Foxglove Raises $40 Million Series B to Expand Data Platform for Physical AI and Robotics
Foxglove, a San Francisco–based startup developing a data and observability platform for the emerging field of Physical AI, has raised $40 million in Series B funding, marking a major milestone in the company’s growth. The round brings Foxglove’s total funding to more than $58 million since its founding in 2021 and reflects rising investor interest in infrastructure that supports robotics and autonomous systems operating in real-world environments.
The Series B round was led by Bessemer Venture Partners, with participation from existing investors Eclipse Ventures and Amplify Partners. The continued backing from prior investors alongside a new lead underscores confidence in Foxglove’s vision to become a foundational data platform for Physical AI development.
Foxglove builds tools that help robotics and autonomous system developers collect, manage, visualize and analyze massive volumes of multimodal data generated by machines operating in the physical world. These systems produce complex streams of information, including sensor data, video, audio, 3D perception and time-series signals, which must be interpreted accurately to ensure reliable performance. Foxglove’s platform enables teams to debug behavior, validate models and iterate more quickly across development, testing and deployment.
The newly raised capital will be used to expand Foxglove’s platform across the full data lifecycle, including recording, storage, search, analysis and visualization. The company plans to invest heavily in scaling support for petabyte-scale datasets, improving usability for large engineering teams and broadening the platform’s applicability across a wider range of robotics use cases. Additional funding will also support hiring across engineering, product and go-to-market functions as customer demand continues to grow.
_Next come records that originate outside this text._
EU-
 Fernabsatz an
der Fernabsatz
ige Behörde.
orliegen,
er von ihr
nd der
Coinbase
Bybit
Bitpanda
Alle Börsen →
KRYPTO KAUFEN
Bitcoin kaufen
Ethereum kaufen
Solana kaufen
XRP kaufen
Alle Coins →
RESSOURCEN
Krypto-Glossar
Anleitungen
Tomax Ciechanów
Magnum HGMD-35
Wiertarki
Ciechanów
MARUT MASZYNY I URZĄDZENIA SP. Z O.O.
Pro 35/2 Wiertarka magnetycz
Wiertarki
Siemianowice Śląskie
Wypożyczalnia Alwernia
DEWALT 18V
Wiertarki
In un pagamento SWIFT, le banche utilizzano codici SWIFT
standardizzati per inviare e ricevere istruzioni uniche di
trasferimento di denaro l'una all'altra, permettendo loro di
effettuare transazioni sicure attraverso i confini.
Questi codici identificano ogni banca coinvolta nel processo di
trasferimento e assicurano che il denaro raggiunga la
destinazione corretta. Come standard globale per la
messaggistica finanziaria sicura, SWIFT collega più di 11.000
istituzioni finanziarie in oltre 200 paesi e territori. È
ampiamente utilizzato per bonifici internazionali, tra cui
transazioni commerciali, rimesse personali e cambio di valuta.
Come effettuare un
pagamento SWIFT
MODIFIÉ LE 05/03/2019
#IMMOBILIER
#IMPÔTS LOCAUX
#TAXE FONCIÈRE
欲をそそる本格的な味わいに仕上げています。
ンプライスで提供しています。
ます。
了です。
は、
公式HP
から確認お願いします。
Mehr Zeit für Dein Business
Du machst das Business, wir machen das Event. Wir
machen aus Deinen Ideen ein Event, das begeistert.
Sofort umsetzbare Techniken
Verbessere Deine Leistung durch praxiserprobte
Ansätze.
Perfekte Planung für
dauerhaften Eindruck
A key part of Foxglove’s impact on the robotics ecosystem is its open-source logging format, MCAP, which the company introduced to standardize how robotics data is recorded and shared. MCAP has since become widely adopted across the industry and is integrated with major robotics frameworks, helping developers work with diverse data types in a unified environment. This standardization effort has positioned Foxglove at the center of modern robotics data infrastructure.
Foxglove was founded by Adrian Macneil and Roman Shtylman, who previously worked on large-scale robotics and autonomous systems. The founders identified a persistent gap in tooling for robotics teams, many of which were forced to build custom internal solutions to manage and analyze operational data. Foxglove was created to replace these fragmented approaches with a scalable, purpose-built platform that can be deployed in cloud, hybrid or on-premises environments.
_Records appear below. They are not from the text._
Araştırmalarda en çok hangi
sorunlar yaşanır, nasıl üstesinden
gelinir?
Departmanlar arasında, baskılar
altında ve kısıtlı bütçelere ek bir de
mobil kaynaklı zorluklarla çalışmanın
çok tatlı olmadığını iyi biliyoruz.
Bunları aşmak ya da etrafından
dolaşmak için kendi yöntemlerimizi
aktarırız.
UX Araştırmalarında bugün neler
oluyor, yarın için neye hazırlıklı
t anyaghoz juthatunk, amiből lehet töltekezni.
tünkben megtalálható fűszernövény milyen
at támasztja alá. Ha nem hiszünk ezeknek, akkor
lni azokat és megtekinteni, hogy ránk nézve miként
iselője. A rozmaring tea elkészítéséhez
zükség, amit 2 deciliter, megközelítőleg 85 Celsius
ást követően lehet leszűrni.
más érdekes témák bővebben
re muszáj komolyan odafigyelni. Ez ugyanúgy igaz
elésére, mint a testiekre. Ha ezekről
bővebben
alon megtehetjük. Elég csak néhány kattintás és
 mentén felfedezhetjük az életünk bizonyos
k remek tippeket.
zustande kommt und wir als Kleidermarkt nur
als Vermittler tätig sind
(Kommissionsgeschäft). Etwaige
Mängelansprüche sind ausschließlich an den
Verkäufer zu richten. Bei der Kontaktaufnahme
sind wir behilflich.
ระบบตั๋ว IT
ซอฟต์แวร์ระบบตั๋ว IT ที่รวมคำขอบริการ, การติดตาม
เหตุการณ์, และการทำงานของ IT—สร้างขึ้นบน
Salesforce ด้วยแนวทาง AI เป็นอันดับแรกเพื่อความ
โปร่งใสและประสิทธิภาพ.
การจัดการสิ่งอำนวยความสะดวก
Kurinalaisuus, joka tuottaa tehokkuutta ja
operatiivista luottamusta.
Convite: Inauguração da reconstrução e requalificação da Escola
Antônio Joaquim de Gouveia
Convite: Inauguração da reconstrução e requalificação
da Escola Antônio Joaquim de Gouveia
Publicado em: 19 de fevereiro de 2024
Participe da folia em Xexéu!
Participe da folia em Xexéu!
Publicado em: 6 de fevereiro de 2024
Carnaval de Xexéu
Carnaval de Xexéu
The company’s tools are now used by tens of thousands of developers worldwide, ranging from early-stage startups to large enterprises deploying autonomous systems at scale. Customers rely on Foxglove to shorten debugging cycles, improve system reliability and accelerate the transition from prototype to production. As Physical AI applications expand into sectors such as logistics, manufacturing, agriculture, aerospace and defense, the need for robust data infrastructure has become increasingly critical.
Investor backing from Bessemer Venture Partners, Eclipse Ventures and Amplify Partners reflects a broader trend of capital flowing into enabling technologies for robotics rather than end-user applications alone. These investors view data infrastructure as essential to unlocking the next wave of innovation in autonomous systems, much as cloud platforms and developer tools fueled earlier software revolutions.
With its Series B funding secured, Foxglove is focused on cementing its role as a core platform for Physical AI development. The company aims to help robotics teams spend less time building internal tooling and more time solving domain-specific challenges, ultimately accelerating the safe and reliable deployment of autonomous systems in the real world.